Saved entries:
+ + + + + + +

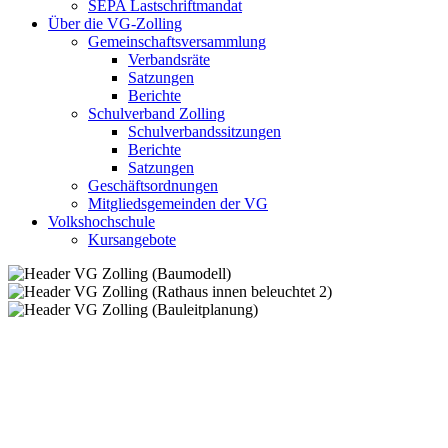
SEPA Lastschriftmandat
Über die VG-Zolling
Gemeinschaftsversammlung
Verbandsräte
Satzungen
Berichte
Schulverband Zolling
Schulverbandssitzungen
Berichte
Satzungen
Geschäftsordnungen
Mitgliedsgemeinden der VG
Volkshochschule
Kursangebote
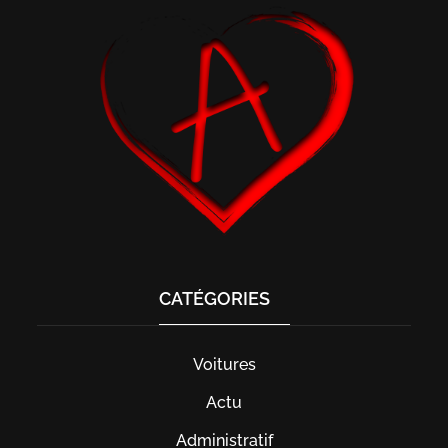
CATÉGORIES
Voitures
Actu
Administratif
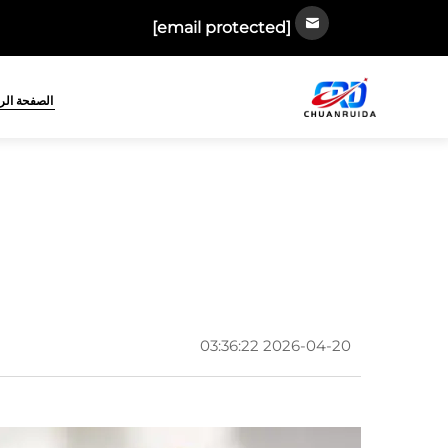
[email protected]
الصفحة الر
2026-04-20 03:36:22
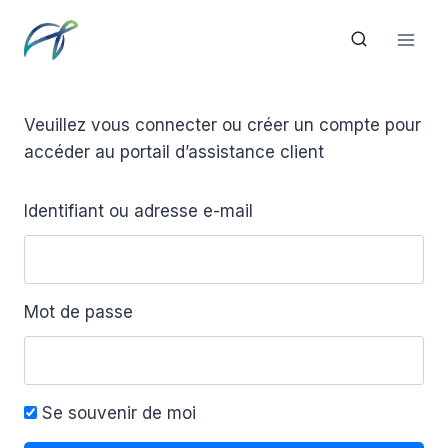
Aller
au
contenu
Veuillez vous connecter ou créer un compte pour
accéder au portail d’assistance client
Identifiant ou adresse e-mail
Mot de passe
Se souvenir de moi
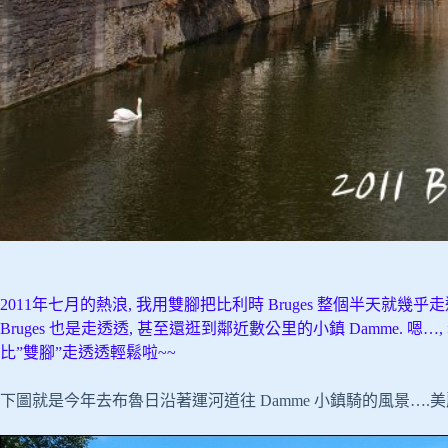
2011年七月的熱浪, 我用雙腳把比利時 Bruges 整個半天就幾乎走
Bruges 也是走透透, 甚至還逛到鄰近數公里的小鎮 Damme. 嗯
比”雙腳”走透透輕鬆啦~~
下圖就是今年去布魯日沿著運河道往 Damme 小鎮騎的風景….美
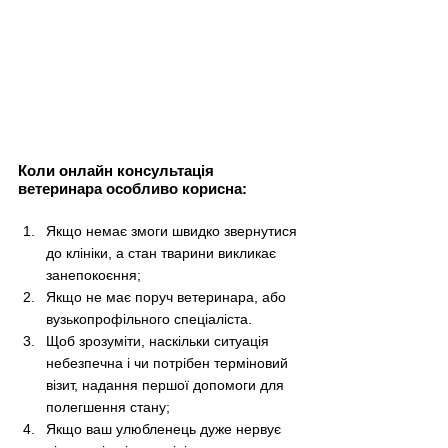
Коли онлайн консультація 
ветеринара особливо корисна:
Якщо немає змоги швидко звернутися 
до клініки, а стан тварини викликає 
занепокоєння;
Якщо не має поруч ветеринара, або 
вузькопрофільного спеціаліста.
Щоб зрозуміти, наскільки ситуація 
небезпечна і чи потрібен терміновий 
візит, надання першої допомоги для 
полегшення стану;
Якщо ваш улюбленець дуже нервує 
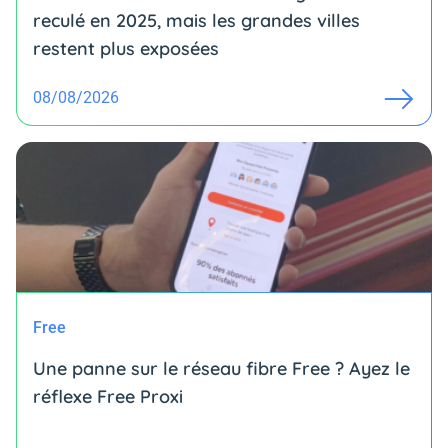
reculé en 2025, mais les grandes villes
restent plus exposées
08/08/2026
Free
Une panne sur le réseau fibre Free ? Ayez le
réflexe Free Proxi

+ + + + + + +

▶ _Exercise details_: The line containing "2011年七月的熱浪, 我用雙腳把比利時 Bruges 整個半天就幾乎走" marks the end: copy exactly every line from the start of the records up to and including it, leaving out the pictures.

▶ _Worked solution_:
SEPA Lastschriftmandat
Über die VG-Zolling
Gemeinschaftsversammlung
Verbandsräte
Satzungen
Berichte
Schulverband Zolling
Schulverbandssitzungen
Berichte
Satzungen
Geschäftsordnungen
Mitgliedsgemeinden der VG
Volkshochschule
Kursangebote
CATÉGORIES
Voitures
Actu
Administratif
[email protected]
الصفحة الر
2026-04-20 03:36:22
Aller
au
contenu
Veuillez vous connecter ou créer un compte pour
accéder au portail d’assistance client
Identifiant ou adresse e-mail
Mot de passe
Se souvenir de moi
2011年七月的熱浪, 我用雙腳把比利時 Bruges 整個半天就幾乎走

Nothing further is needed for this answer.